Are you thinking about refinancing and want to know how to get the best refinance rates for your mortgage?
There are many excellent reasons to refinance a mortgage. Some people refinance to take advantage of lower interest rates. Others want to convert from an adjustable rate mortgage into a fixed rate home loan. Still, others hope to use the extra money to pay for things like college and home renovations. Whatever your reason, you can help make sure that you get top-flight loan terms.
Fix Your Finances
Do you realize that one of the most critical factors in qualifying for low-interest rates is your credit score? Lenders look for high credit scores because a high score tells them that you’re an excellent credit risk.
Your credit score comes from a credit report that one of the three major credit reporting companies, Experian, Equifax, and TransUnion, put together on you based on your credit history. The credit score shows what your credit history is at any given time.
A high credit score results in the best refinancing rates. Don’t be disheartened by a mediocre one, since your credit history is always changing. Raising your credit score is possible.
How to Raise Your Credit Score
Here are some proven ways to raise your credit score:
- Pay more than the minimum balance on any major credit cards. Reducing credit card balances takes discipline, but the benefit to your credit score makes it worth the temporary discomfort. Experts recommend that you try to keep your credit card balances at no more than 25% of their credit limit.
- Get a credit report from Experian, Equifax, or TransUnion and carefully examine it for any errors. Unfortunately, misinformation in a credit report is common and leads to unfairly low credit scores for many people. Check your credit report and inform the credit reporting company of any mistakes in the report.
- Lower your overall debt load by reducing the balance, and paying off when possible, on any loans.
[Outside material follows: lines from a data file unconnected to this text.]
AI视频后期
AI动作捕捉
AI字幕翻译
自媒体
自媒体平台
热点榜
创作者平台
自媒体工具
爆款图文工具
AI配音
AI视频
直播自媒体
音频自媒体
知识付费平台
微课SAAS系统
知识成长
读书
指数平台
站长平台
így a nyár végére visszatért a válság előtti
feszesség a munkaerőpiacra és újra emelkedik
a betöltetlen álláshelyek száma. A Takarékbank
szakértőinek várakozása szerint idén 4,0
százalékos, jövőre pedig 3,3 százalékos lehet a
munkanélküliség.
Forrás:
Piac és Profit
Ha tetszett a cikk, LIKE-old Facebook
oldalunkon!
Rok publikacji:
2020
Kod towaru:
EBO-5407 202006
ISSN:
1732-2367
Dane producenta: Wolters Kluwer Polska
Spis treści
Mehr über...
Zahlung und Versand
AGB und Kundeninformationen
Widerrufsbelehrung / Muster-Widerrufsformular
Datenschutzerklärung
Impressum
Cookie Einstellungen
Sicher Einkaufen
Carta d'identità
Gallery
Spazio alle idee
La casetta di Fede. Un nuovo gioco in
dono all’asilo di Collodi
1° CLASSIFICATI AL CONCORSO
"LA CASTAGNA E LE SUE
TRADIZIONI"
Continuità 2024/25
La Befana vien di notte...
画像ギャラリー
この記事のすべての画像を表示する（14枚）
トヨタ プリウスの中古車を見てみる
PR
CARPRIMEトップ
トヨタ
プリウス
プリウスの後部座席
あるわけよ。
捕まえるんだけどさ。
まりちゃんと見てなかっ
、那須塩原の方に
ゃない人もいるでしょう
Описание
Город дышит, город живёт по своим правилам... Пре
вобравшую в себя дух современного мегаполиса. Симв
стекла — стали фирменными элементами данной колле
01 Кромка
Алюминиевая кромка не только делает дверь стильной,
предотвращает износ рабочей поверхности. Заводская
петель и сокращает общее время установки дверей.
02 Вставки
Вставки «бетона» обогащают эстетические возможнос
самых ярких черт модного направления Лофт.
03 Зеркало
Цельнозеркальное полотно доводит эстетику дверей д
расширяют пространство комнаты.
In general, financial professionals suggest that you should aim for a debt to income ratio of no higher than 36%. That means, for example, that a homeowner with a take-home income of $3500 per month should pay no more than $1260 in debt payments each month.
- Whatever else you do, make sure that you pay your bills on time in the six months before you refinance your mortgage.
- Keep your original consumer credit lines open. So, for instance, although it’s helpful to reduce the amount you owe on a major credit card, your credit score might go down if you cancel the credit card.
Remember: You save many thousands of dollars in refinancing your home loan with a top-notch credit score.
“Whatever else you do, make sure that you pay your bills on time in the six months before you refinance your mortgage.”
Prepare for an Appraisal Inspection
Do you remember that when you purchased your house, the lender ordered an appraisal to make sure that the property was worth more than the loan amount? The lender appraised the property to ensure that they wouldn’t lose money if you failed to make your mortgage payments and they foreclosed on the house.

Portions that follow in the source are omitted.